I was ridiculed just the other day for suggesting to a friend that he use a payphone to return a call to an unknown number. "Good idea. I'll just strap on my Walkman and mosey on over to the nearest payphone." The joke is on him, it turns out, as payphones still rake in a respectable amount of money.

According to the Canadian Radio-television and Telecommunications Commission's 2017 monitoring report, payphones in Canada brought in $22 million in revenue in 2016. That works out to at least a few calls per day, or around $300 per year, from each of the nearly 60,000 payphones in commission across the country. Who knew?

As Motherboard highlights, that's about on par with payphones in the US based on population size. In 2015, the FCC notes, payphones generated roughly $286 million.

What's interesting here is that, while cutting-edge technology companies like Twitter may be in vogue, they aren't making money. Payphones, the technological dinosaurs from the pre-mobile era, are.

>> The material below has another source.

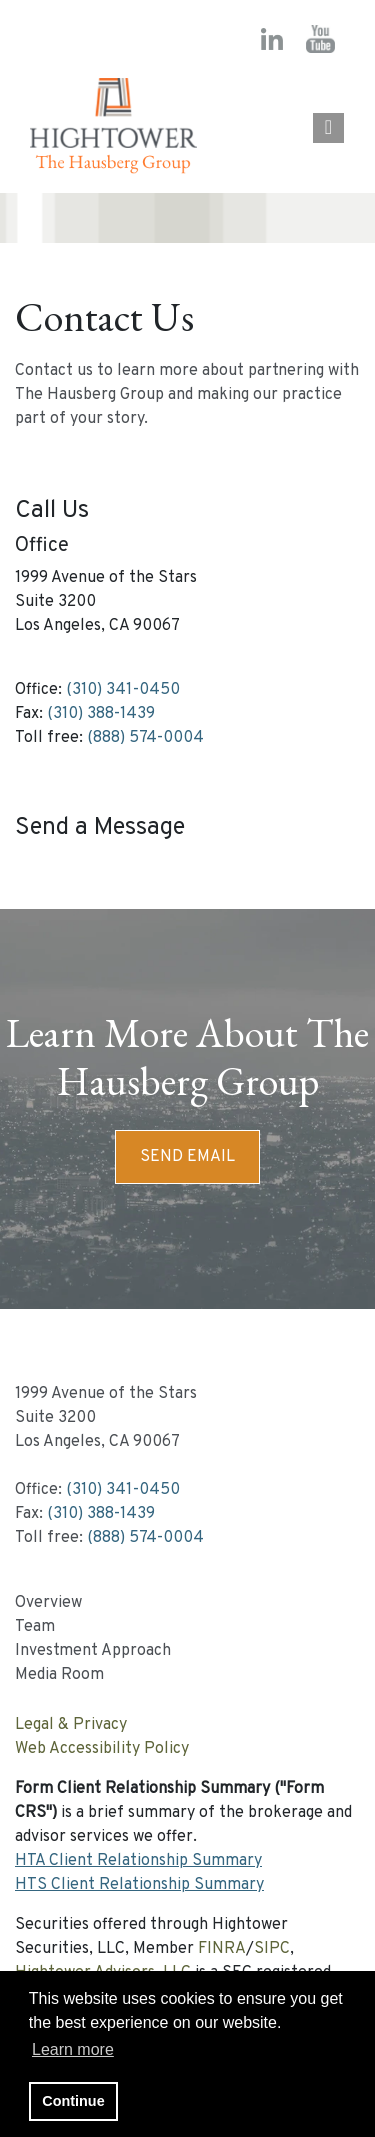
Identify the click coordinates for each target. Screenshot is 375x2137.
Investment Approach (93, 1651)
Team (35, 1627)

New York City in 2012 announced plans to give phone booths a new lease on life, transforming them into modern-day Wi-Fi access points. The city ultimately moved forward with the idea but it had an unintended side effect in that Wi-Fi kiosks attracted people that would hang around them for hours, do drugs and even use them to watch porn.

What started out as a great idea quickly developed into a nuisance and forced the city to disable web surfing on the kiosks' connected tablets.